→ **EXERCISE AIM**: In the entries below, find the line containing "المصدر الإلكتروني للمحتوى الأكاديمي". Write out that line and all lines after it, exactly, and nothing else.

→ **INFORMATION**:

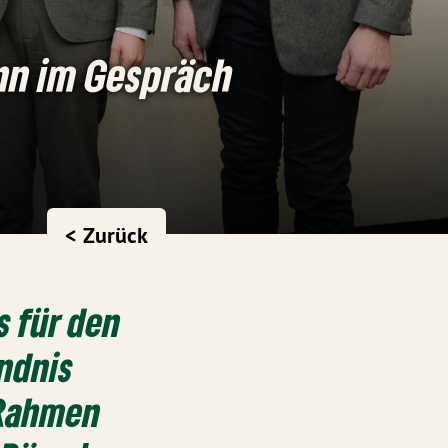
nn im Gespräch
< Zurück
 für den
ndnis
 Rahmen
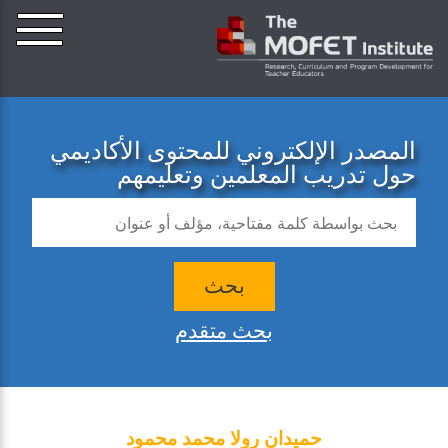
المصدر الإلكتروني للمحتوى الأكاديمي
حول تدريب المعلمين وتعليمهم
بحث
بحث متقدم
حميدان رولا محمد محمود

→ **RESPONSE TO THE EXERCISE**:
المصدر الإلكتروني للمحتوى الأكاديمي
حول تدريب المعلمين وتعليمهم
بحث
بحث متقدم
حميدان رولا محمد محمود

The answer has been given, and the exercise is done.